# Ensemble Model - Complete Implementation

Complete ensemble model implementation combining MLP, PyTorch NN, and Gradient Boosting with probability calibration using StackingClassifier and CalibratedClassifierCV.


In [None]:
import sys
from pathlib import Path
sys.path.insert(0, str(Path().absolute().parent))

import numpy as np
import json
import pickle
from sklearn.ensemble import GradientBoostingClassifier, StackingClassifier
from sklearn.linear_model import LogisticRegression
from sklearn.calibration import CalibratedClassifierCV
from sklearn.preprocessing import StandardScaler
from sklearn.metrics import accuracy_score, roc_auc_score, f1_score, precision_score, recall_score, brier_score_loss, log_loss

# Note: This notebook assumes MLP and PyTorch models are already trained and saved
# The model class definitions are in train_mlp.ipynb and train_pytorch.ipynb
# For a fully self-contained version, copy those class definitions here or import from the .py files


## Load Features


In [None]:
features_dir = Path("data/features")

X_train = np.load(features_dir / "train_features_v2.X.npy")
y_train = np.load(features_dir / "train_features_v2.y.npy")
X_val = np.load(features_dir / "val_features_v2.X.npy")
y_val = np.load(features_dir / "val_features_v2.y.npy")
X_test = np.load(features_dir / "test_features_v2.X.npy")
y_test = np.load(features_dir / "test_features_v2.y.npy")

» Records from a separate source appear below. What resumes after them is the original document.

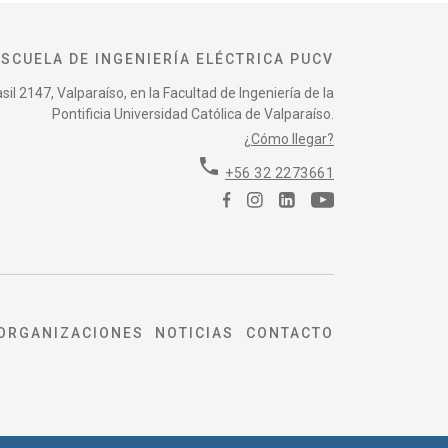
ESCUELA DE INGENIERÍA ELÉCTRICA PUCV
il 2147, Valparaíso, en la Facultad de Ingeniería de la
Pontificia Universidad Católica de Valparaíso.
¿Cómo llegar?
phone
+56 32 2273661
ORGANIZACIONES
NOTICIAS
CONTACTO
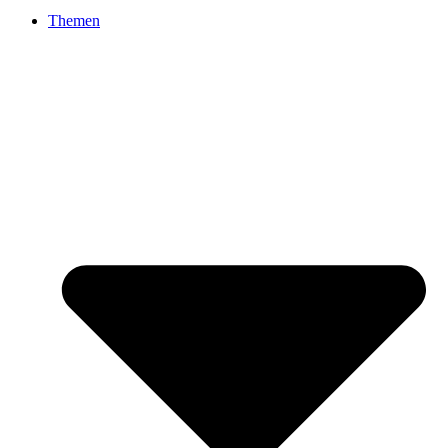
Themen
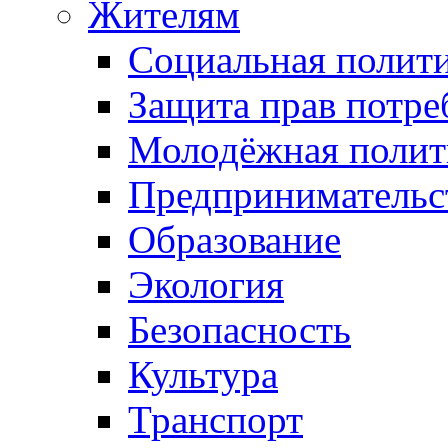
Жителям
Социальная полит
Защита прав потре
Молодёжная полит
Предпринимательс
Образование
Экология
Безопасность
Культура
Транспорт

with open(features_dir / "feature_names_v2.json", "r") as f:
    feature_names = json.load(f)

print(f"Training: {X_train.shape}, Validation: {X_val.shape}, Test: {X_test.shape}")


## Load Base Models


In [None]:
mlp_model = PatentNoveltyClassifier.load('models')
pytorch_model = PyTorchPatentClassifier.load('models/pytorch_nn')

scaler = StandardScaler()
X_train_scaled = scaler.fit_transform(X_train)
X_val_scaled = scaler.transform(X_val)
X_test_scaled = scaler.transform(X_test)


## Get Base Model Predictions


In [None]:
mlp_proba_train = mlp_model.predict_proba(X_train)[:, 1]
pytorch_proba_train = pytorch_model.predict_proba(X_train)[:, 1]

mlp_proba_val = mlp_model.predict_proba(X_val)[:, 1]
pytorch_proba_val = pytorch_model.predict_proba(X_val)[:, 1]

mlp_proba_test = mlp_model.predict_proba(X_test)[:, 1]
pytorch_proba_test = pytorch_model.predict_proba(X_test)[:, 1]

X_meta_train = np.column_stack([mlp_proba_train, pytorch_proba_train, X_train_scaled])
X_meta_val = np.column_stack([mlp_proba_val, pytorch_proba_val, X_val_scaled])
X_meta_test = np.column_stack([mlp_proba_test, pytorch_proba_test, X_test_scaled])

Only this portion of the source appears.